There should be an end to precarious employment and assurance of a living wage that enables workers to live above the poverty line. Those moving off of social assistance into the labour market should not be subject to income claw-backs and should be allowed a sustained income at the living wage level for a period of time before other social assistance benefits are suspended to ensure a stable and lasting transition.

 Employment Supports

There is a need for real job training, not sporadic short-term courses. Employment services should be matched with employers that provide real work experience. Job training must be related to actual existing jobs in the labour market.  The labour market, however, must ensure decent jobs which pay a living wage. Better use of technology to help more people with disabilities be successful in employment.

 Clear and Transparent Rules   

Both OW/ODSP caseworkers and recipients are frustrated by complex, punitive and nit-picking rules, which need to be simplified and made more transparent, flexible and responsive to individual needs and situations. Better staff training is needed to improve communication between workers and recipients and a role for experienced recipients should be considered to help new recipients navigate the system.  Eligibility barriers for new applicants should be reduced, such as low asset thresholds, which just make it harder to get out of poverty even if one gets off of assistance.

Future of Social Assistance

Many participants asked that a universal program be established such as the guaranteed annual income and that current income supports be better integrated. Income supports systems should meet community living needs for food, housing and health. The federal, provincial and municipal governments need to work together on this and also ensure universal healthcare coverage (dental, vision). Corporations should be contributing more through fair taxation.

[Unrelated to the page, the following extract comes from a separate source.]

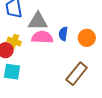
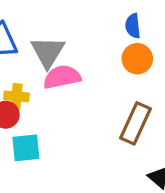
gray triangle: (38, 21) -> (48, 52), turned -45
blue semicircle: (63, 34) -> (133, 26), moved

It is important to overcome discrimination and stigmatization of social assistance recipients, which means presenting a unified position to the public on the need for and rightness of a social assistance system that is effective in meeting the needs of people not able to be in the labour market for whatever reason in the short- or long-term.

Government’s Role

Government must understand that minor tweaks will not work. There is a need for a focused uncomfortable discussion about what needs to be changed. Government has a role to play in communicating this in a way to the public that helps build and maintain support.

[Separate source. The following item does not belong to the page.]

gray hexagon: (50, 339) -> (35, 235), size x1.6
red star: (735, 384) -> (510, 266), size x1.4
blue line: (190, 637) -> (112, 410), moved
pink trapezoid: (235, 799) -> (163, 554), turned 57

Poverty Free Ontario thanks Susan Muma of the 25 in 5 Hamilton Network for Poverty Reduction for providing notes for this report.

Social Assistance Review: Commissioners Asked to Take “Bold Action” in Niagara (July 5, 2011)

Commissioners Frances Lankin and Munir Sheikh were in Niagara Region on Tuesday, July 5 and met with representatives of community agencies, social assistance advocacy groups, a Regional Niagara Councilor and Regional Community Services Staff in the morning. They then had lunch with a small group of social assistance recipients for their input into the issue. In the afternoon they met with Regional OW caseworkers.

In the morning, the Commissioners were urged to take “bold action” in their reform proposals and to release an interim report before the provincial election to help bring poverty into a stronger public and political consciousness. The Commissioners resisted the notion indicating that they would “engage politicians but not make pronouncements.” The Commissioners expressed an interest in finding some kind of “broad consensus” around which they could “coalesce” to pass on to the government.

Community participants told of the economic hardships that people are experiencing in Niagara leaving many who had always worked now in desperate living conditions. They reported on the “cycle” of moving back and forth between the labour market and social assistance because of the low paying and precarious nature of the jobs that are available. Regional social services staff reported the heavy pressures under which they work with caseloads higher than the provincial average.

The need for more adequate benefit levels for people on social assistance was clearly stated, although the Commissioners expressed some concern about fairness to working poor people if social assistance recipients were seen to get benefits not available to them.  All of which only once again points to the importance of linking a more adequate and improved social assistance system to labour market policies and programs that ensure decent-paying jobs and good employment standards.

Although the Commissioners’ meeting with social assistance recipients was private, it was reported to be a very intense and emotional conversation, which the Commissioners indicated was very valuable to their purpose.

Thanks to Gracia Janes, Chair  of the Social Assistance Reform Network of Niagara for providing preliminary and very brief  notes for this report.  More detailed notes of the morning meeting were taken by Regional Niagara staff and will be available shortly.

Social Assistance Review: Report from the Field on London Consultation (June 29, 2011)

The Social Assistance Review Commissioners spent Tuesday, June 29 in London, Ontario.

A breakfast meeting with the commissioners and key sectoral leaders from the community was followed by two half-day facilitated “conversation cafes” with a tour of three agencies over the lunch – My Sisters Place, London Inter-Community Health Centre, and the Men’s Mission.

The conversation cafes were structured around the five issues plus a sixth table to surface “other issues.”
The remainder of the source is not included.